Chiavari, Genova, 1990. Avevi fatto un patto con Madonna?

Lo è stato per tutti: un patto sociale. A Chiavari, la mia città, c’era un poster di Express Yourself patinato di bianco, che annunciava le date del Blond Ambition di Madonna, il suo primo tour mondiale. Questa ondata di effervescenza nella pace di una piccola città ligure, mi dava la possibilità di capirmi sotto molti aspetti della vita, compresa la mia posizione sociale da un punto di vista sessuale. Questo concerto, come si sa, parlava appunto di peccato e redenzione. All’epoca, per imitazione, andavo in giro con bomber e crocifissi, in spiaggia utilizzavo asciugamani rigorosamente bianchi e cercavo i primi capi della linea Dolce&Gabbana, di cui Madonna stessa parlava nel docu-film “A letto con Madonna”.

Così, tre anni dopo, a livello amatoriale con un gruppo di carissimi amici che frequento ancora oggi, ho ricreato con scenografie e costumi quel concerto. Fu un punto molto particolare: non venni criticato e molte persone mi sostennero, addirittura l’assessorato mi conferì una targa.

Dopo l’esperienza avvenuta qualche anno prima alla Scuola Cosi-Stefanescu di Reggio Emilia, avevo deciso di entrare a Torino alla Scuola di Loredana Furno, che avevo incontrato durante uno stage estivo a Finale Ligure.

 

Ma eri consapevole della danza d’autore in Italia?

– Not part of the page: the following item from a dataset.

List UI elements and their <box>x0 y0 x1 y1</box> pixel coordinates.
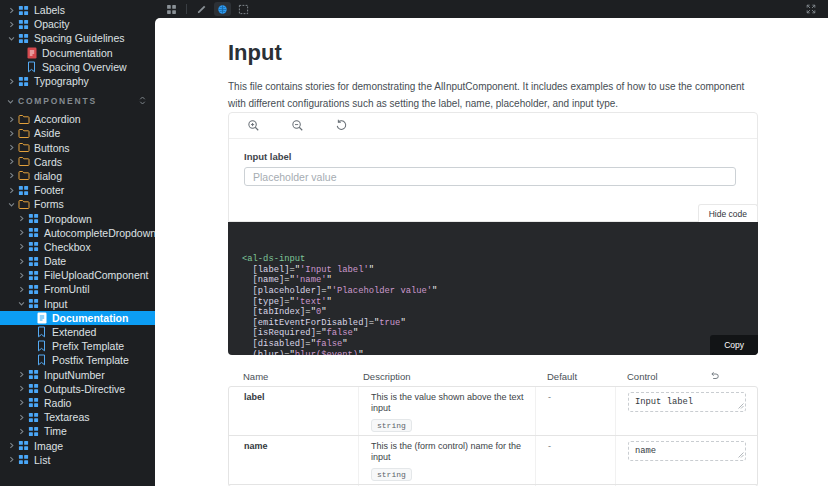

Sapevo molto poco all’epoca; nel panorama italiano, dovevo confrontarmi con una compagnia come il Balletto di Toscana e con autori figli dell’arte di Carolyn Carlson. Ovviamente, ero ben consapevole della storia della danza di una città come Torino, che ha visto protagoniste grandi donne come Bella Hutter e Susanna Egri, oltre al grande circuito di festival – nasceva TorinoDanza -.